Understanding Dialogue Systems
My lab’s work on dialogue systems has been based largely on prosodic analyses of the Columbia Games Corpus which we have also collected. This work has focused on the identification of turn-taking behaviors; the detection of human corrections, “inappropriate” system responses, and likely Automatic Speech Recognition (ASR) errors; and the role of prosodic entrainment (the propensity of conversational partners to begin behaving like each other, thus appearing more likeable, intelligent, and knowledgeable). Our turn-taking work has shown that prosodic cues are a reliable cue to determining that speakers are preparing to give up their turn and that backchannels (e.g., ok, yeah) can be distinguished from actual turn-taking behaviors in terms of their prosody. These findings are critical for the development of SDS which anticipate turn-endings via prosodic cues, rather than waiting for long pauses to occur, thus speeding up the dialogue, and for SDS that do not interpret backchannel indications of continued attention as attempts to take the turn.
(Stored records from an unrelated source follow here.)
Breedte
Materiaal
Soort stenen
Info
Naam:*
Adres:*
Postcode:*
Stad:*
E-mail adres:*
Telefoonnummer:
Work on corrections and ASR errors has provided evidence of new prosodic features that can be used to identify speaker attempts at correcting the system, system clarification questions that a system has asked incorrectly, and speaker input that is more likely to be misrecognized – all important to improving system performance. Our studies of entrainment in conversation have provided evidence not only that prosodic entrainment is ubiquitous, with major similarities across several different cultures (American, Chinese, Slovakian, and Argentine), but that SDS that entrain to their users can be implemented to operate in real time and are preferred by their users. This work has sparked numerous new research efforts internationally on prosodic entrainment in other languages and on the possibilities of creating avatars and robots that can engender trust by entraining to their human partners.
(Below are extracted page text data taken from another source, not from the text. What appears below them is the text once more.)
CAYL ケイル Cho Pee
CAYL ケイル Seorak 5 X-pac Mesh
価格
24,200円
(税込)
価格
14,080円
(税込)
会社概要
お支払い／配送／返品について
Research on Low Recourse Languages: Generation and Analysis
In addition to these projects, the Columbia Speech Lab is continuing work on the automatic identification of classic emotions and also on positive and negative sentiment (valence) from speech, particularly in Low Resource Languages (LRLs). LRLs are languages with few existing computational resources to aid in building ASR and TTS systems, parsers, or machine translation systems. Of the approximately 6,500 languages spoken in the world today, many are LRLs and many are spoken by millions, including languages such as Bengali, Hausa, Swahili, Telugu, Tagalog, Amharic, and Turkish. Our lab is building TTS systems for LRLs such as Turkish and Amharic from “found” data. Commercial TTS systems require very expensive recordings to be created and annotated for each new language (about $1 million per voice). However, there are vast quantities of data in many languages available on the web (e.g., audio books, news broadcasts, Bibles, and Korans) or collected for non-TTS purposes (e.g., ASR). This data, if properly filtered, can be used to create intelligible TTS systems for millions of people who speak LRLs and have no access to SDS in their own language or to synthesized web text on their phones.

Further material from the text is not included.